Econometrics fails on its own term of being precise and scientific. For example, I know of no economic debate that has been solved by use of econometrics. Even some of the main issues in econometrics in which hundreds of articles have been written over the years, we are no closer to a consensus. For example, what is the benefit of education or is discrimination present in the labour market? Econometricians cannot find an acceptable answer. Every time a study is performed, it is criticised for missing variables, having unrealistic foundations or using questionable data. No sooner is one study complete than another is done which gets different results. Thus econometrics fails on its own level of providing scientific results. It is incredibly difficult to replicate the results of an econometrics result and all are heavily dependent on the assumptions made.
It seems unlikely we will ever know the returns of education. Any given study can easily be dismissed due to its flaws. Perhaps they use poor data (an unfortunate feature of economics education is that it teaches students how to interpret data but not how to gather it). Or they treat all levels of education the same as though a year of primary school is the same as a year of college. Or that all colleges were the same or all courses or all teachers. Either way econometrics fails at its task of being a precise science, because no matter how mathematically impressive the methodology may be, it conclusions are no convincing than an argument from words alone.
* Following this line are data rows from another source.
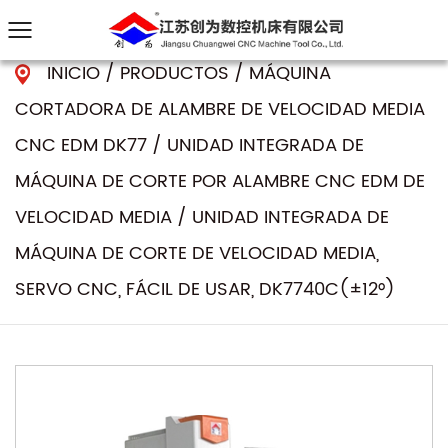
INICIO
/
PRODUCTOS
/
MÁQUINA
CORTADORA DE ALAMBRE DE VELOCIDAD MEDIA
CNC EDM DK77
/
UNIDAD INTEGRADA DE
MÁQUINA DE CORTE POR ALAMBRE CNC EDM DE
VELOCIDAD MEDIA
/
UNIDAD INTEGRADA DE
MÁQUINA DE CORTE DE VELOCIDAD MEDIA,
SERVO CNC, FÁCIL DE USAR, DK7740C(±12°)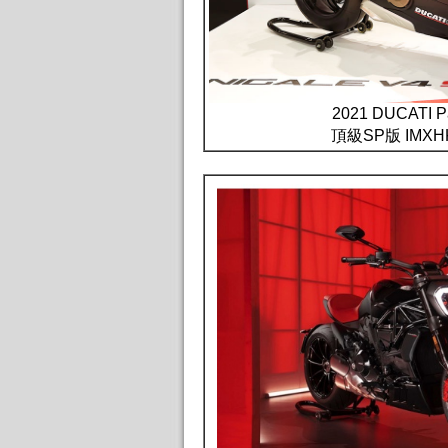
2021 DUCATI P
頂級SP版 IMX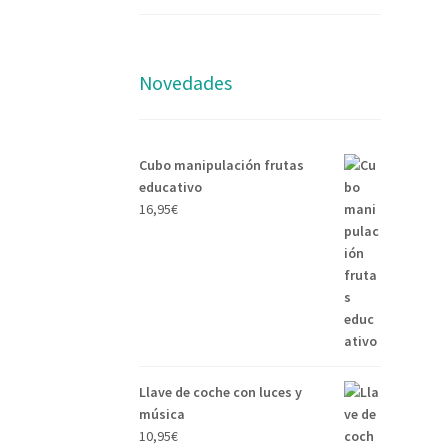
Novedades
Cubo manipulación frutas
educativo
16,95
€
Llave de coche con luces y
música
10,95
€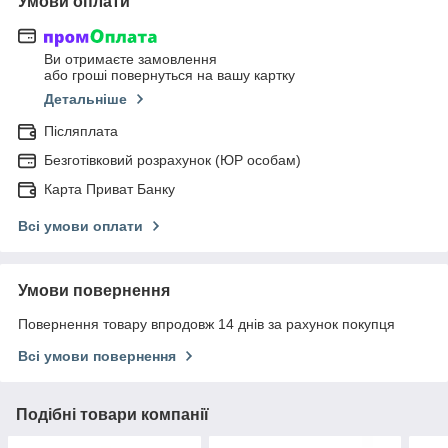
Умови оплати
Ви отримаєте замовлення
або гроші повернуться на вашу картку
Детальніше
Післяплата
Безготівковий розрахунок (ЮР особам)
Карта Приват Банку
Всі умови оплати
Умови повернення
Повернення товару впродовж 14 днів за рахунок покупця
Всі умови повернення
Подібні товари компанії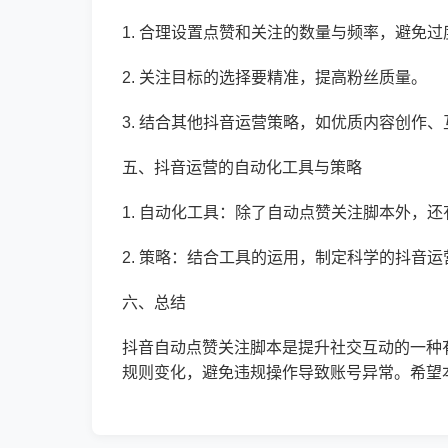
1. 合理设置点赞和关注的数量与频率，避免
2. 关注目标的选择要精准，提高粉丝质量。
3. 结合其他抖音运营策略，如优质内容创作
五、抖音运营的自动化工具与策略
1. 自动化工具：除了自动点赞关注脚本外，
2. 策略：结合工具的运用，制定科学的抖音
六、总结
抖音自动点赞关注脚本是提升社交互动的一种
规则变化，避免违规操作导致账号异常。希望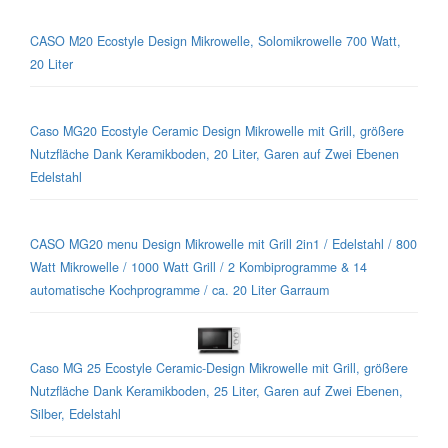
CASO M20 Ecostyle Design Mikrowelle, Solomikrowelle 700 Watt,
20 Liter
Caso MG20 Ecostyle Ceramic Design Mikrowelle mit Grill, größere
Nutzfläche Dank Keramikboden, 20 Liter, Garen auf Zwei Ebenen
Edelstahl
CASO MG20 menu Design Mikrowelle mit Grill 2in1 / Edelstahl / 800
Watt Mikrowelle / 1000 Watt Grill / 2 Kombiprogramme & 14
automatische Kochprogramme / ca. 20 Liter Garraum
Caso MG 25 Ecostyle Ceramic-Design Mikrowelle mit Grill, größere
Nutzfläche Dank Keramikboden, 25 Liter, Garen auf Zwei Ebenen,
Silber, Edelstahl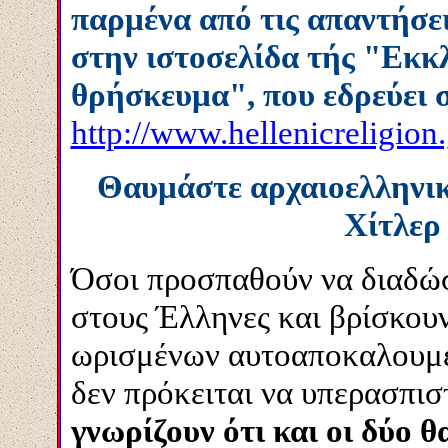
παρμένα από τις απαντήσε
στην ιστοσελίδα τής "Εκκ
θρήσκευμα", που εδρεύει 
http://www.hellenicreligion.
Θαυμάστε αρχαιοελληνικό
Χίτλερ 
Όσοι προσπαθούν να διαδώσ
στους Έλληνες και βρίσκουν
ωρισμένων αυτοαποκαλουμέ
δεν πρόκειται να υπερασπι
γνωρίζουν ότι και οι δύο 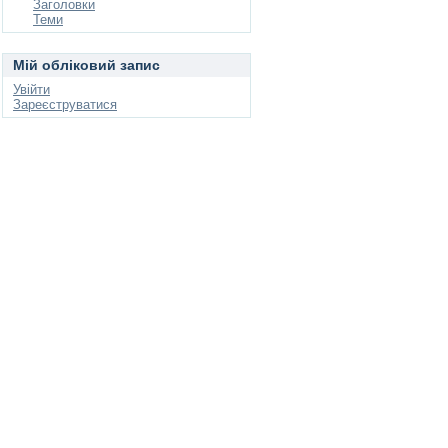
Заголовки
Теми
Мій обліковий запис
Увійти
Зареєструватися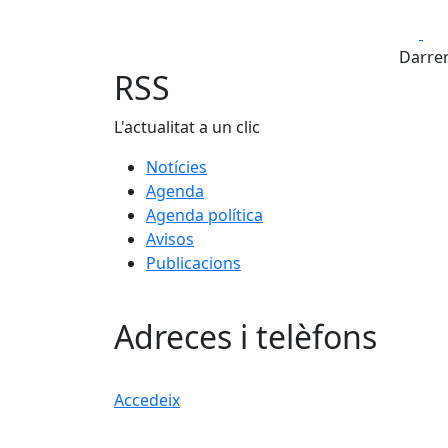
Fa
Darrer
RSS
L'actualitat a un clic
Notícies
Agenda
Agenda política
Avisos
Publicacions
Adreces i telèfons
Accedeix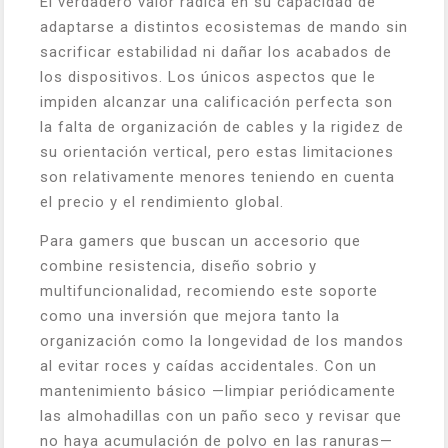
El verdadero valor radica en su capacidad de
adaptarse a distintos ecosistemas de mando sin
sacrificar estabilidad ni dañar los acabados de
los dispositivos. Los únicos aspectos que le
impiden alcanzar una calificación perfecta son
la falta de organización de cables y la rigidez de
su orientación vertical, pero estas limitaciones
son relativamente menores teniendo en cuenta
el precio y el rendimiento global.
Para gamers que buscan un accesorio que
combine resistencia, diseño sobrio y
multifuncionalidad, recomiendo este soporte
como una inversión que mejora tanto la
organización como la longevidad de los mandos
al evitar roces y caídas accidentales. Con un
mantenimiento básico —limpiar periódicamente
las almohadillas con un paño seco y revisar que
no haya acumulación de polvo en las ranuras—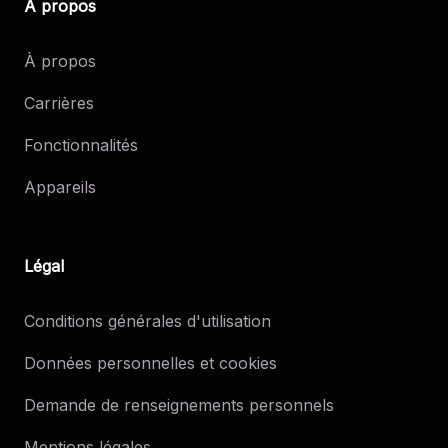
À propos
À propos
Carrières
Fonctionnalités
Appareils
Légal
Conditions générales d'utilisation
Données personnelles et cookies
Demande de renseignements personnels
Mentions légales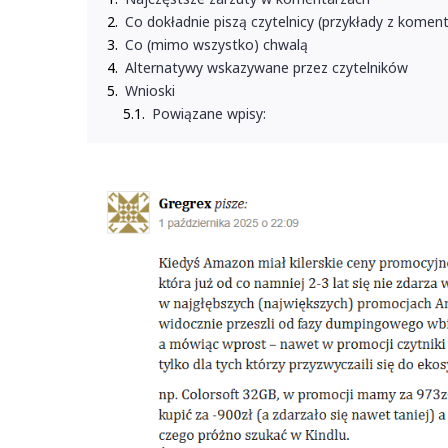
Co dokładnie piszą czytelnicy (przykłady z komen
Co (mimo wszystko) chwalą
Alternatywy wskazywane przez czytelników
Wnioski
Powiązane wpisy:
Likewise econometricians have been struggling for years to find out whether or not racism is present in the economy. It is clear that black workers get paid less than white workers in America but is this due to racism? Econometricians try to measure this by adding controls, the only problem is that if you add enough controls you remove all differences and end up comparing two identical models and finding no difference. Furthermore econometrics is based on the assumption that the variables are independent. But racism takes more than one form. So when econometricians find that the difference in wages can be explained by geographic or educational or even occupational, they may conclude that racism isn’t present. But what if racism affects these issues and black people suffer from poorer education, live in ghettos and are excluded from certain issues? We could end up looking at a restaurant where all the well paid chefs are white and all the badly paid servers are black and conclude that no racism is present.
I’m not suggesting that we burn our computer models or econometrics is useless. Rather I see myself as a mathematical sceptic. Maths should only be used as a last resort when it has something to contribute to the debate and helps explain the issue. Too often mathematical jargon is used smugly to add to the illusion of intelligence and to swat off criticism. Too often it is used to obfuscate rather than illuminate and muddle rather than clarify. In a way it resembles abstract art, few can understand or explain it and they look condescendingly on the rest of us while we fail to distinguish the difference between it and random, meaningless scribbling. We need to admit that the Emperor has no clothes and bring economics away from the siren call of mathematical elegance and back towards the rough but rewarding seas of reality. We should focus on the problems that matter not the ones that are easiest to deal with.